The Director General of the World Health Organisation on Monday gave some perspective to this when he averred that: “More than 300,000 cases of COVID19 have now been reported to WHO, from almost every country in the world. The pandemic is accelerating. It took 67 days from the 1st reported case to reach the first 100,000 cases, 11 days for the second 100,000 and just 4 days for the third 100,000.”
In fact as I type this, we have hit the fourth 100,000 cases globally and are fast approaching the fifth 100,000 cases. Yet, the actions of our government can be best described as that of one who is awoken from a deep slumber after days of soaking in high proof alcohol.
How best do you describe the fact that a task force on a pandemic is a government secretary who has no medical background? Asides the junior health minister and maybe two or three others, all are poli-thieve-cians as Nigerians will prefer them to be known. As a matter of fact, there is no record of any member of that task force that has handled medical emergencies. Yet, we have an academy of science headed by Ekanem Braide, a professor of parasitology/epidemiology whose role as a member of the national committee that achieved the laudable feat of guinea worm eradication in Nigeria. Too bad!

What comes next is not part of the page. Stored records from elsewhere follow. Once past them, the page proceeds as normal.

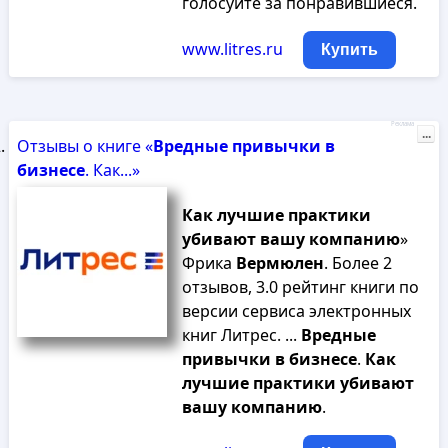
голосуйте за понравившиеся.
www.litres.ru
Купить
Реклама
...
Отзывы о книге «
Вредные
привычки
в
бизнесе
. Как...»
Как
лучшие
практики
убивают
вашу
компанию
»
Фрика
Вермюлен
. Более 2
отзывов, 3.0 рейтинг книги по
версии сервиса электронных
книг Литрес. ...
Вредные
привычки
в
бизнесе
.
Как
лучшие
практики
убивают
вашу
компанию
.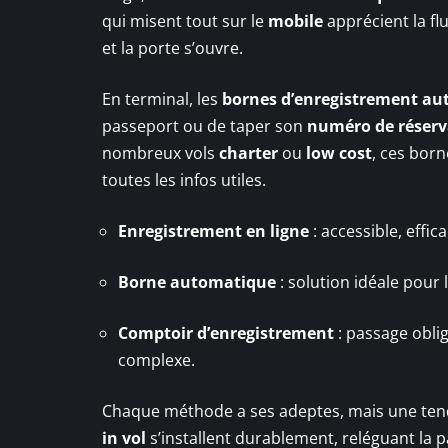
qui misent tout sur le
mobile
apprécient la flui
et la porte s’ouvre.
En terminal, les
bornes d’enregistrement a
passeport ou de taper son
numéro de réserv
nombreux vols
charter
ou
low cost
, ces born
toutes les infos utiles.
Enregistrement en ligne
: accessible, effic
Borne automatique
: solution idéale pour 
Comptoir d’enregistrement
: passage oblig
complexe.
Chaque méthode a ses adeptes, mais une tenda
in vol
s’installent durablement, reléguant la 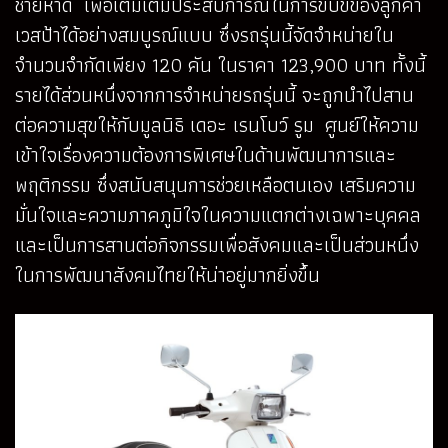
ชายหาด เพื่อเติมเต็มประสบการณ์ในการขับขี่ของลูกค้า
เวสป้าได้อย่างสมบูรณ์แบบ ซึ่งรถรุ่นนี้จัดจำหน่ายใน
จำนวนจำกัดเพียง 120 คัน ในราคา 123,900 บาท ทั้งนี้
รายได้ส่วนหนึ่งจากการจำหน่ายรถรุ่นนี้ จะถูกนำไปสาน
ต่อความสุขให้กับมูลนิธิ เดอะ เรนโบว์ รูม ศูนย์ให้ความ
เข้าใจเรื่องความต้องการพิเศษในด้านพัฒนาการและ
พฤติกรรม ซึ่งสนับสนุนการช่วยเหลือตนเอง เสริมความ
มั่นใจและความภาคภูมิใจในความแตกต่างเฉพาะบุคคล
และเป็นการสานต่อกิจกรรมเพื่อสังคมและเป็นส่วนหนึ่ง
ในการพัฒนาสังคมไทยให้น่าอยู่มากยิ่งขึ้น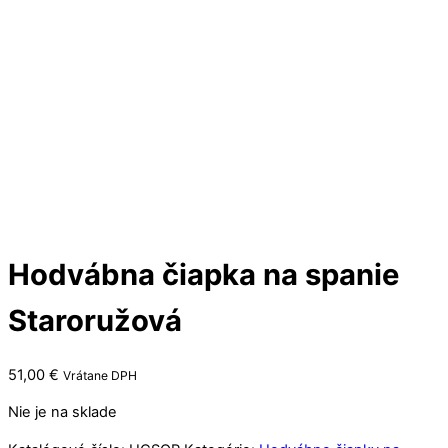
Hodvábna čiapka na spanie
Staroružová
51,00
€
Vrátane DPH
Nie je na sklade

Perhaps, the most annoying thing is the fact that despite earmarking over N200 billion for capital expenditure in the health sector since 2015, this pandemic has shown how we keep misfiring on our priorities as a country.

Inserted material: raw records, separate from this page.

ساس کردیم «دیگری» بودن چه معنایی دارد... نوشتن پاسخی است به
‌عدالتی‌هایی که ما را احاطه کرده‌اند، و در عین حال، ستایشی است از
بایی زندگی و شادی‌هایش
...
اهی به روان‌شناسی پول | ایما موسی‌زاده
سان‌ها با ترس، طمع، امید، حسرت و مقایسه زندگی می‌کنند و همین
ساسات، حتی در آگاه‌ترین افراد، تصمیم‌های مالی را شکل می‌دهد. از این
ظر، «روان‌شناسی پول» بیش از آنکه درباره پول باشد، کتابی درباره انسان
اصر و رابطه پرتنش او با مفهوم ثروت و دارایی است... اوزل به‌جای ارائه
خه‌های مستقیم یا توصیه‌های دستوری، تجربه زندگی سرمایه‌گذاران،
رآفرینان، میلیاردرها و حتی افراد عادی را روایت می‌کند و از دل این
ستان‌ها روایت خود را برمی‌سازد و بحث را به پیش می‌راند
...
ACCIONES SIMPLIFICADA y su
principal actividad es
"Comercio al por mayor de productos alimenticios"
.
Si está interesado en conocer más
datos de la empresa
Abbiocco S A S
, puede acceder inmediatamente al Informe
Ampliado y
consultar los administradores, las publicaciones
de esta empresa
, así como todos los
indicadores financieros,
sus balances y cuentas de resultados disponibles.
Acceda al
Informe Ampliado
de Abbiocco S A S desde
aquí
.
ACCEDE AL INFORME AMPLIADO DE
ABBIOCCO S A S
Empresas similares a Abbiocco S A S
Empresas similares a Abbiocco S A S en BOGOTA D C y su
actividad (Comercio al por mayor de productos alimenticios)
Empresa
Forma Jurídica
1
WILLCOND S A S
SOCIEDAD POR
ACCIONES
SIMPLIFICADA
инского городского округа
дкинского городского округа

This is a third world country where the sum meant to renovate the offices of 469 legislooters is more than what is budgeted for the repairs of federal roads. Clearly, there is a problem with the developmental paradigm at play in Nigeria. That is what we have successfully done, paid more attention to office spaces than public infrastructure that will save us in times of need.
The reports of the de facto president, (oh, I meant the Chief of Staff to Mr. President) Abba Kyari testing positive and plans to move him to Lagos as well as claims that one of the ventilators at the Gwagwalada Specialist Hospital moved to the Intensive Care Unit of the State House Clinic begs the question, what exactly have the billions budgeted for the clinic been used for?
The grinding to a halt of activities at the Presidency also shows a dangerous dynamic at play! What exactly have the billions sunk into ICT achieved if Mr. President cannot convene an executive meeting via skype, WhatsApp or even a conference call? Will Nigeria shut down over COVID-19?
Our unpreparedness is just too visible and cannot be wished away. Listening to the health minister tell a broadcaster that there are only two facilities in Nigeria that have the bio safety level certification to test for coronavirus is a shame of monumental proportions. It is indeed proven in the haste by Governors to set up isolation centers. These leaves many wondering whether the rhetoric of caring about Nigerians by politicians should be taken with a pinch of salt.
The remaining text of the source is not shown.